Dataset entries
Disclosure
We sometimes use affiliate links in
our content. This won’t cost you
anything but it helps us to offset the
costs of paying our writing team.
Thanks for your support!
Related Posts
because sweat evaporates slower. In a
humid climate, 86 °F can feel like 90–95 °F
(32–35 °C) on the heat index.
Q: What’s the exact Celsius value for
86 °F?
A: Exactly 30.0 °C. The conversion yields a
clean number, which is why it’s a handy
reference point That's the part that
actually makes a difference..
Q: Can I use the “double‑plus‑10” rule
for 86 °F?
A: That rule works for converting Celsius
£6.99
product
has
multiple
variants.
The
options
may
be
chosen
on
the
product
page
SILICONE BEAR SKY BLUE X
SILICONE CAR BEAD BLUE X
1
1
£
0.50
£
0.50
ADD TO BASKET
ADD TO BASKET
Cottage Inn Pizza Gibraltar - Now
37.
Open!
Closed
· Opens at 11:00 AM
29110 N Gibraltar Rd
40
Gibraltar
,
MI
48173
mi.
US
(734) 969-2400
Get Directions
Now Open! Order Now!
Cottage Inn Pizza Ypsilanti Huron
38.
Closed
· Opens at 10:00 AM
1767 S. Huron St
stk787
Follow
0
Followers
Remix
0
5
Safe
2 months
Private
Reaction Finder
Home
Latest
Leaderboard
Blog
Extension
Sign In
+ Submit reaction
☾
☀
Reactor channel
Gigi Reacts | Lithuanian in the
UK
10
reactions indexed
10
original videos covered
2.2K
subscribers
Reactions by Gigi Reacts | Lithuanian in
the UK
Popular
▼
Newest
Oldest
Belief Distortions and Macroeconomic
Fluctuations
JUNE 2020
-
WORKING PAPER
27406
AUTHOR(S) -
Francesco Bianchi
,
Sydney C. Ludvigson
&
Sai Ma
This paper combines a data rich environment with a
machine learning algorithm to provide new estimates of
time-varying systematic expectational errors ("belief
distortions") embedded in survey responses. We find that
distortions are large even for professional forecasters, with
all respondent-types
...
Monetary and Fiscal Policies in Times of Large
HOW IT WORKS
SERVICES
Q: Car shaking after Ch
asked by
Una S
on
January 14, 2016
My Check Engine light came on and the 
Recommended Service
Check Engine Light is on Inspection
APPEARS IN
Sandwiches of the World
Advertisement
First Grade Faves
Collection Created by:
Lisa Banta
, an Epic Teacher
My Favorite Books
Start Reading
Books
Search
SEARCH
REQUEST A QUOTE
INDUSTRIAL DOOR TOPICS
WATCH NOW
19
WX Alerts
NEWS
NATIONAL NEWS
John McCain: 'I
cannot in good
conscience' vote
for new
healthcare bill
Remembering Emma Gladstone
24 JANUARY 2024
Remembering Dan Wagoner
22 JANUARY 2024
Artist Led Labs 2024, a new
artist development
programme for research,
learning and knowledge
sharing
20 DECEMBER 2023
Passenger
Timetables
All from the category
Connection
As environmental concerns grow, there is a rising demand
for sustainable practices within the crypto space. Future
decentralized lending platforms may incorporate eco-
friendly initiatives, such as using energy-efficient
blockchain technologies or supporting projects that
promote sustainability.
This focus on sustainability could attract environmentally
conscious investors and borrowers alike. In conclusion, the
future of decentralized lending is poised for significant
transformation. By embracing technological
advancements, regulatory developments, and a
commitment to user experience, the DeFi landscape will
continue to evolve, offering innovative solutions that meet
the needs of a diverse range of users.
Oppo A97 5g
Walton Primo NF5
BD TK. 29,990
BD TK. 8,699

## [What you need to do]
Each line above that holds the string "Remembering" should be copied and shown.

## [Solution to this exercise]
Remembering Emma Gladstone
Remembering Dan Wagoner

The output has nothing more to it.